ASSIGNED TASK:
The result should be every line in the material below containing the string "interactable".

INPUT DATA:
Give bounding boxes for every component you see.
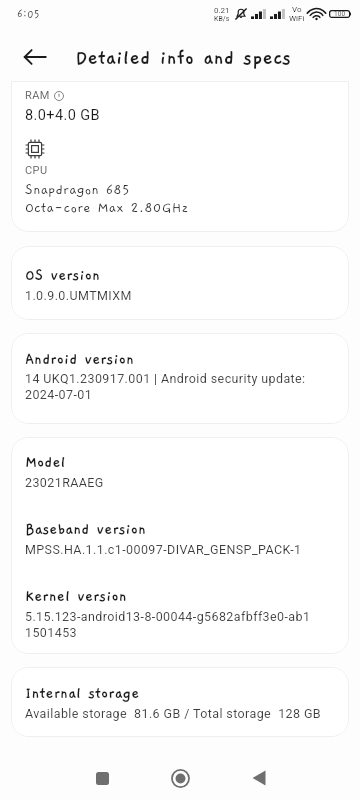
staticText: 6:05 (17, 8, 40, 20)
button[interactable]: Back (13, 35, 57, 79)
button[interactable]: Home (156, 754, 204, 800)
button[interactable]: RAM (11, 81, 349, 232)
staticText: 100 (334, 10, 346, 18)
button[interactable]: OS version (11, 246, 349, 320)
staticText: Snapdragon 685 (25, 182, 130, 197)
staticText: CPU (25, 164, 48, 177)
staticText: MPSS.HA.1.1.c1-00097-DIVAR_GENSP_PACK-1 (25, 542, 302, 557)
staticText: 1.0.9.0.UMTMIXM (25, 288, 132, 303)
staticText: Model (25, 454, 66, 471)
staticText: WiFi (289, 14, 305, 23)
staticText: 5.15.123-android13-8-00044-g5682afbff3e0… (25, 609, 311, 641)
button[interactable]: Recents (78, 754, 126, 800)
staticText: Baseband version (25, 521, 147, 538)
staticText: 23021RAAEG (25, 475, 104, 490)
staticText: 8.0+4.0 GB (25, 107, 100, 124)
staticText: Kernel version (25, 588, 127, 605)
button[interactable]: Model (11, 437, 349, 654)
staticText: Vo (292, 5, 302, 14)
button[interactable]: Android version (11, 333, 349, 424)
staticText: 0.21 (214, 6, 230, 15)
button[interactable]: Back (234, 754, 282, 800)
button[interactable]: Internal storage (11, 667, 349, 737)
staticText: KB/s (214, 15, 230, 23)
staticText: 14 UKQ1.230917.001 | Android security up… (25, 371, 306, 403)
staticText: Internal storage (25, 685, 140, 702)
staticText: Android version (25, 351, 134, 368)
staticText: OS version (25, 267, 100, 284)
staticText: Detailed info and specs (75, 47, 292, 69)
staticText: RAM (25, 89, 50, 102)
staticText: Available storage 81.6 GB / Total storag… (25, 706, 322, 721)
staticText: Octa-core Max 2.80GHz (25, 200, 189, 215)
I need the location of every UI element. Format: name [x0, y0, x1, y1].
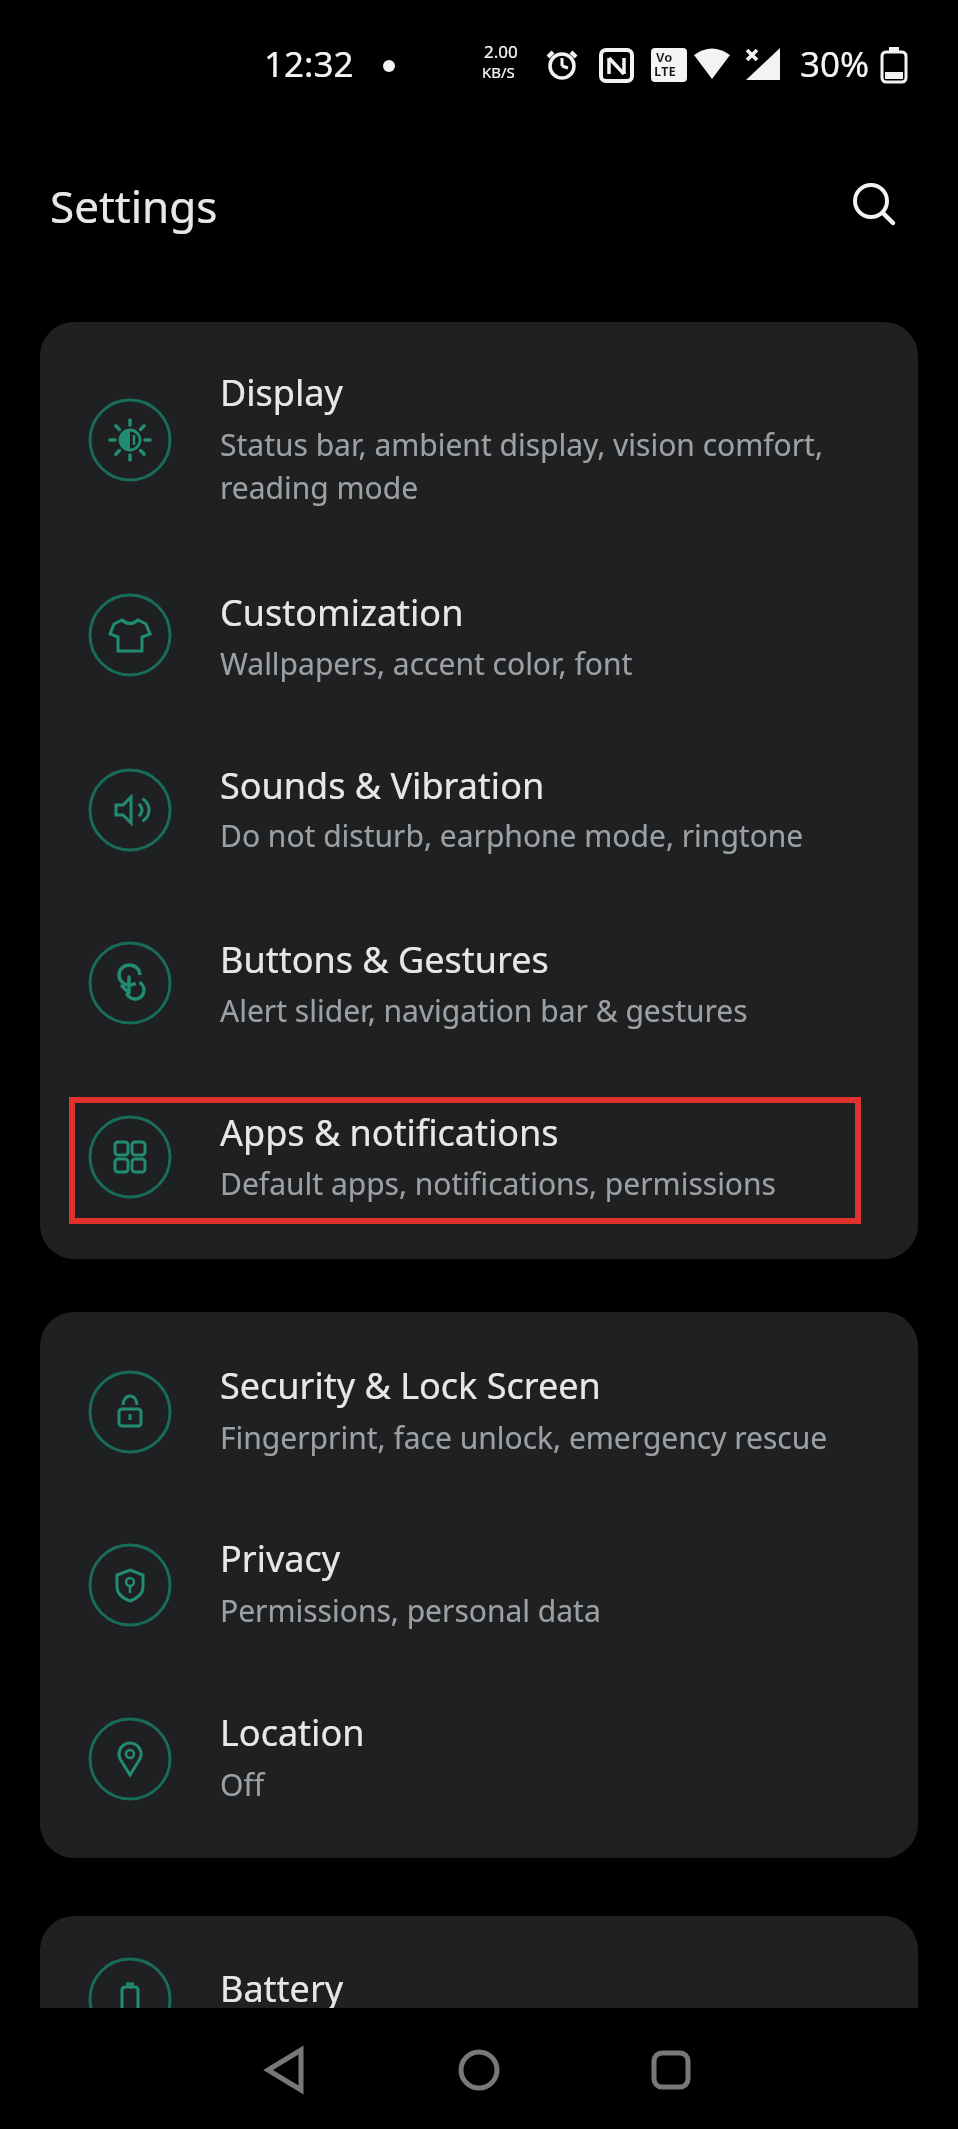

ANSWER SPACE:
button[interactable]: Back (13, 35, 57, 79)
button[interactable]: Home (156, 754, 204, 800)
button[interactable]: RAM (11, 81, 349, 232)
button[interactable]: OS version (11, 246, 349, 320)
button[interactable]: Recents (78, 754, 126, 800)
button[interactable]: Model (11, 437, 349, 654)
button[interactable]: Android version (11, 333, 349, 424)
button[interactable]: Back (234, 754, 282, 800)
button[interactable]: Internal storage (11, 667, 349, 737)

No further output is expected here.